[Entries provided — start]
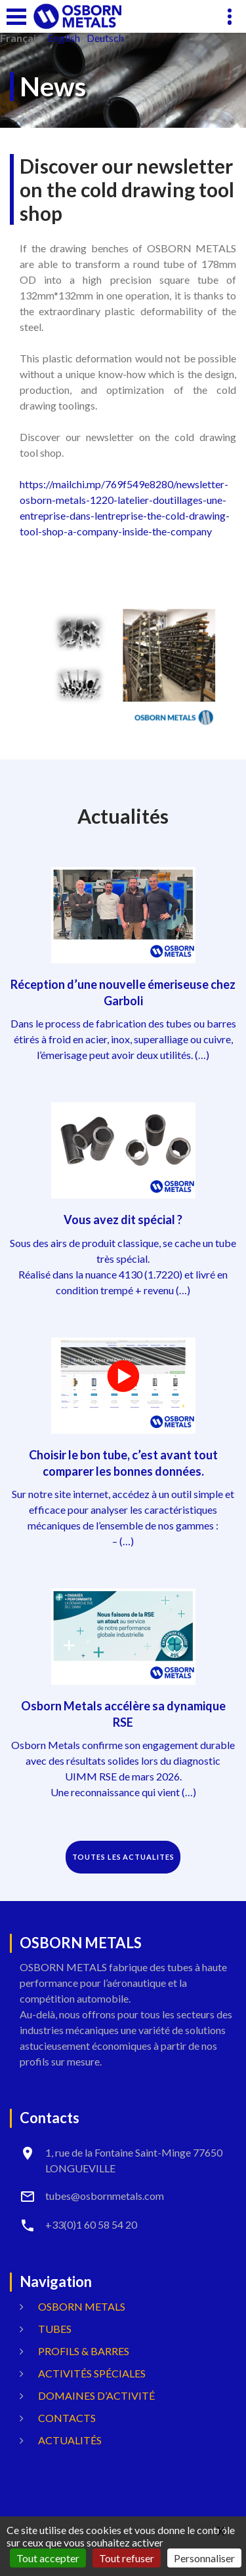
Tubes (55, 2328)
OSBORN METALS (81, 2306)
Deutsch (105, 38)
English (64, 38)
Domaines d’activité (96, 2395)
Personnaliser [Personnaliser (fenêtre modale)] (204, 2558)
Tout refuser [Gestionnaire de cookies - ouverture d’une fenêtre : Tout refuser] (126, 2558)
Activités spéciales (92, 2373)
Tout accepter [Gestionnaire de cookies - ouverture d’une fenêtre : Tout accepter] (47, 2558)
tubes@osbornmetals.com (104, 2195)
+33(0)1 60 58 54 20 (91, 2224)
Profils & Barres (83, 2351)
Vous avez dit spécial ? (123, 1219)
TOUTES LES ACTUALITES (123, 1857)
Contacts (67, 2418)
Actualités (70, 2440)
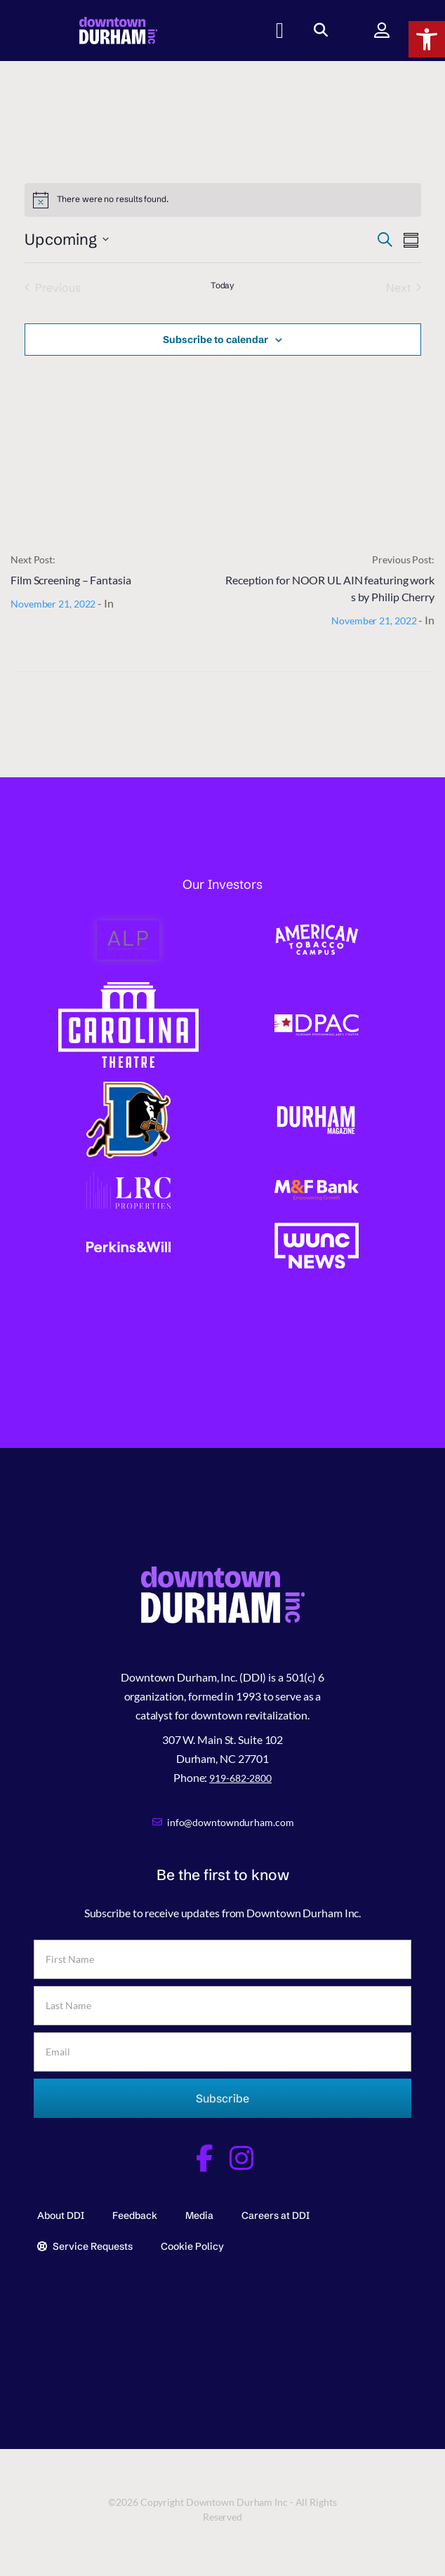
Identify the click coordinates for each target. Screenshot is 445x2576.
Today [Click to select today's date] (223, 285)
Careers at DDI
[Entries provided — finish]
## Exercise brief
Give back all the material exactly, with no pictures.

## Output for this exercise
Tubes (55, 2328)
OSBORN METALS (81, 2306)
Deutsch (105, 38)
English (64, 38)
Domaines d’activité (96, 2395)
Personnaliser [Personnaliser (fenêtre modale)] (204, 2558)
Tout refuser [Gestionnaire de cookies - ouverture d’une fenêtre : Tout refuser] (126, 2558)
Activités spéciales (92, 2373)
Tout accepter [Gestionnaire de cookies - ouverture d’une fenêtre : Tout accepter] (47, 2558)
tubes@osbornmetals.com (104, 2195)
+33(0)1 60 58 54 20 (91, 2224)
Profils & Barres (83, 2351)
Vous avez dit spécial ? (123, 1219)
TOUTES LES ACTUALITES (123, 1857)
Contacts (67, 2418)
Actualités (70, 2440)
Identify the click coordinates for each target. Screenshot is 445x2576.
Today [Click to select today's date] (223, 285)
Careers at DDI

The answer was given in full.